The Berlin NSDAP Parteihaus in Gauleitung Berlin on 10 Hedemannstrasse, at the corner of Wihelmstrasse. This was listed as Joseph Goebbels address in the Berliner Adressbücher in 1933. Office of the NSDAP and the ‘Kampfblad Der Angriff’. ‘Der Angriff’ (“The Attack”) was the official newspaper of the Berlin Gau of the Nazi Party. Founded in 1927, the last edition of the newspaper was published on 24 April 1945. The newspaper was set up by Goebbels, who in 1926 had become the Nazi Party leader (Gauleiter) in Berlin, and the party provided most of the money needed to print the publication. The paper was originally created to rally NSDAP members during the nearly two-year ban on the party in Berlin. Adolf Hitler also visited this office on 14 July 1928. It was always referred to as the office on the Wilhelmstrasse.




On 14 July 1933, less than 6 months after Hitler assumed power as chancellor, Germany was officially proclaimed a one-party state. The Nazi party, which in the 1924 elections had received just 3% of the vote, was now the only legally mandated political party in the country, forbidding the formation of any other party. The Nazi Party had been born in an unassuming backroom of the Sterneckerbräu at Tal 54 in the Spring of 1919. This was where the Party had its first offices and where its early supporters had gathered. Adolf Hitler had joined in September 1919, and as a skilled orator soon rose to the top of the Party. Once Hitler became chancellor, the inn became a Nazi shrine and the NSDAP Party Museum was established there.

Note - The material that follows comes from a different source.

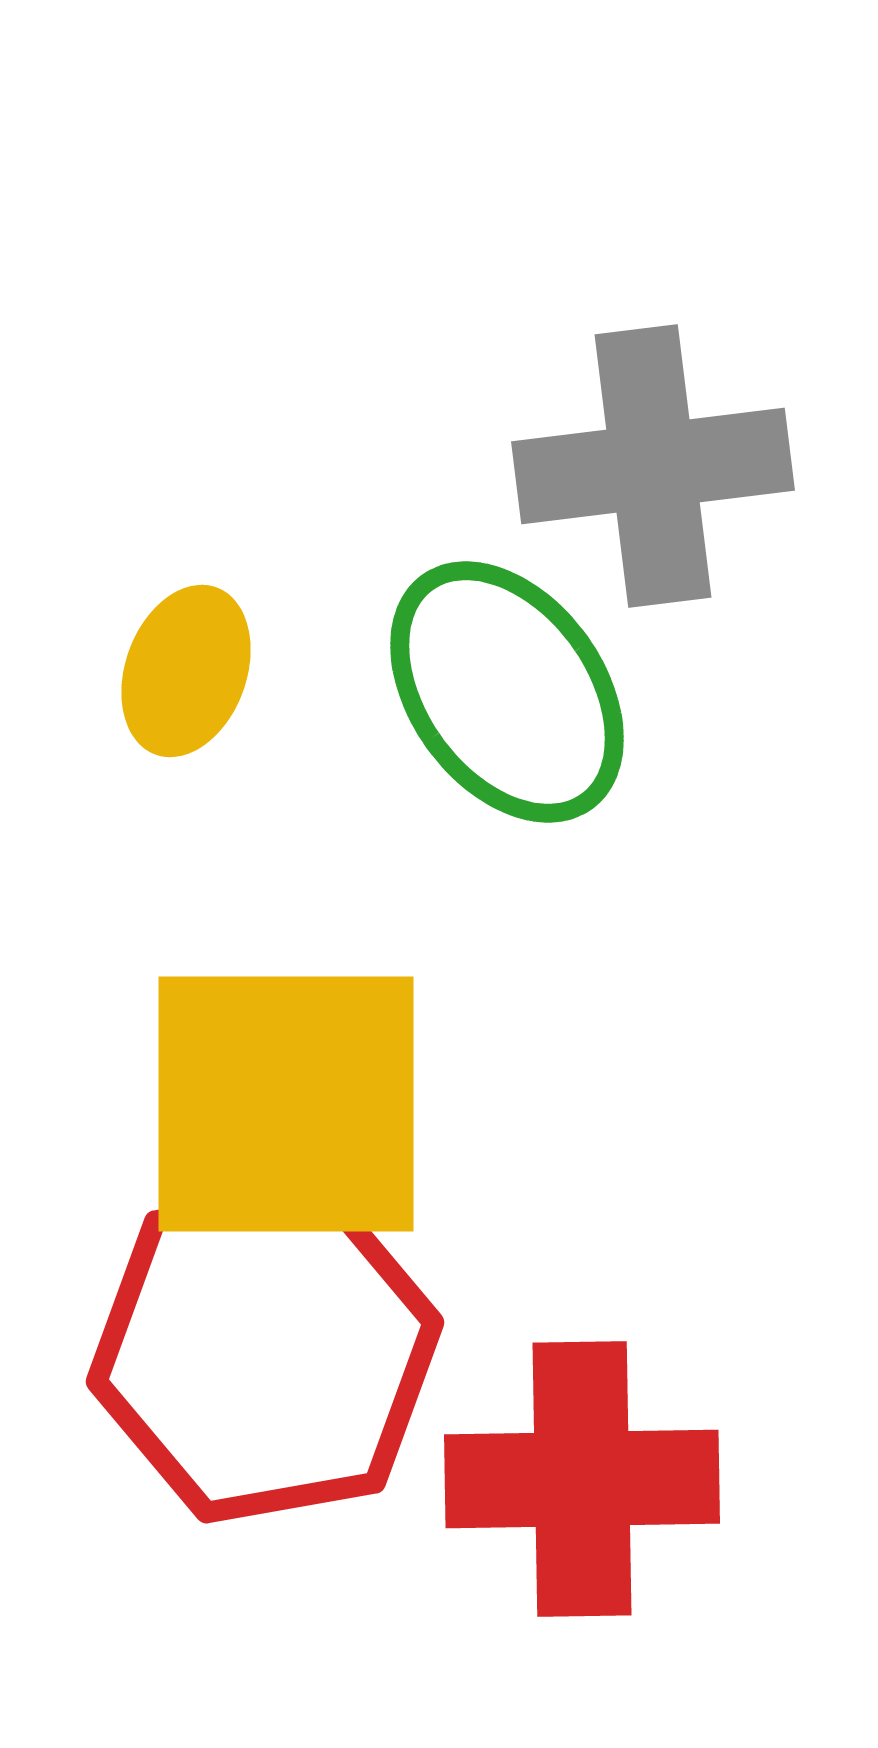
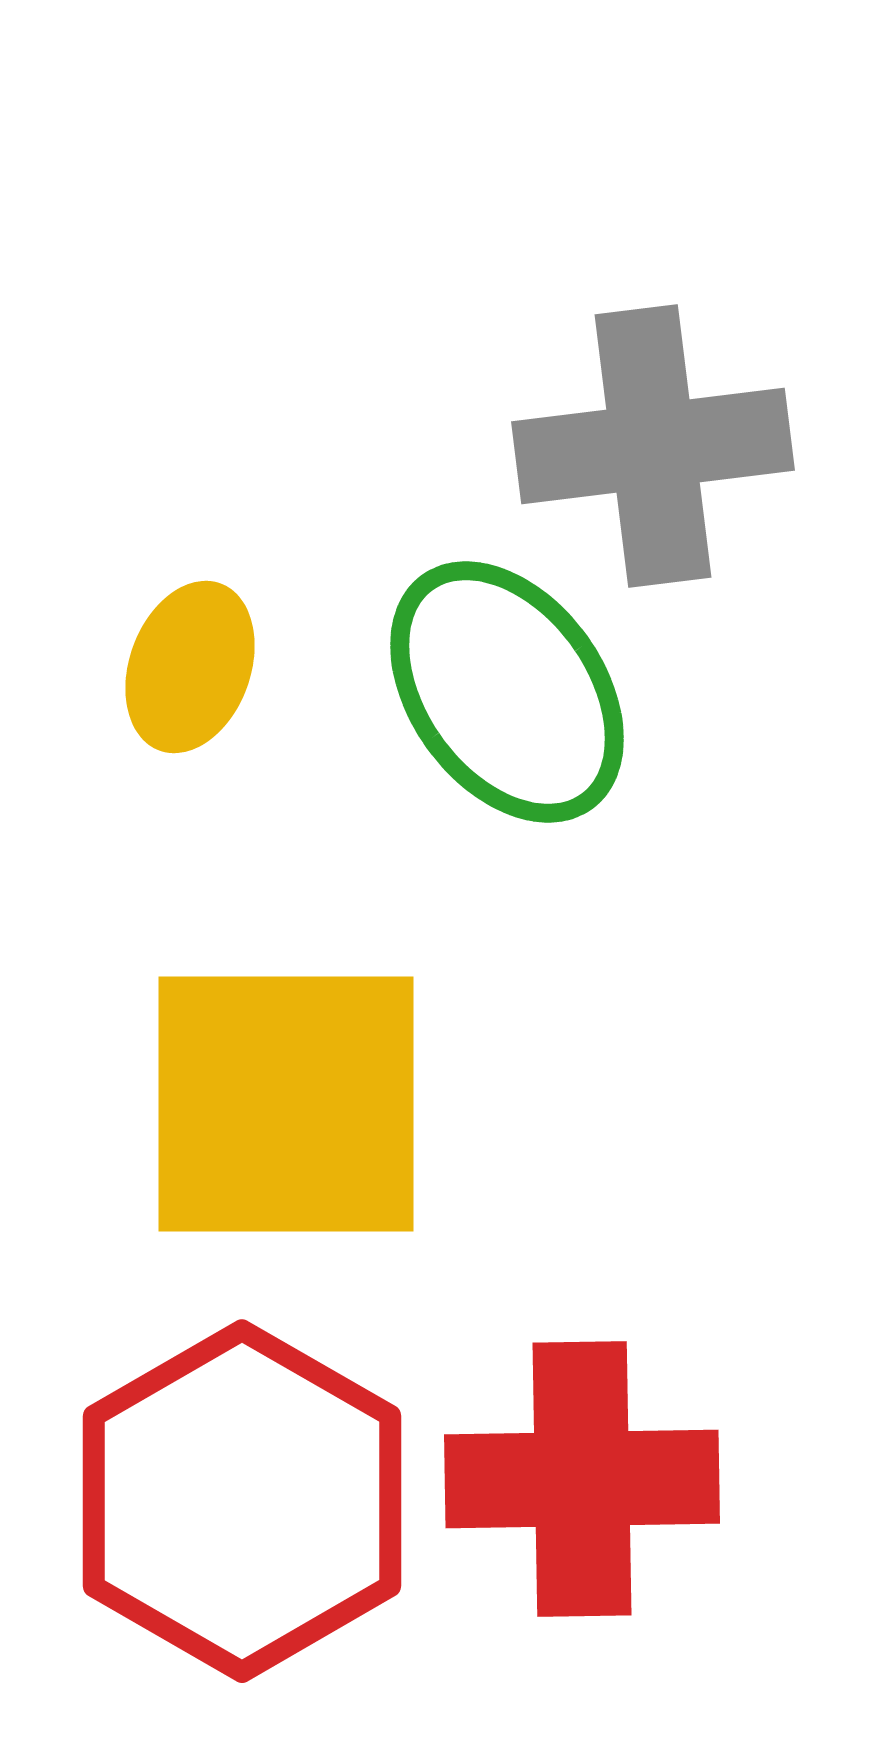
gray cross: moved 20 px up
yellow ellipse: moved 4 px right, 4 px up
red hexagon: moved 23 px left, 149 px down; rotated 20 degrees counterclockwise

Anton Drexler, Gottfried Feder, Adolf Hitler, Hermann Göring, Hermann Esser, and Dietrich Eckart founded the NSDAP in the Sterneckerbräu in Munich. The Sterneckerbräu Beer Hall Museum of the NSDAP was officially opened on the 10th anniversary of the Beer Hall Putsch on 8 November 1933.




Postcard produced to commmorate the 10th anniversary of the Beer Hall Putsch showing Adolf Hitler at the opening of the Nazi Party Museum on 8 November 1933 in the Sterneckerbräu.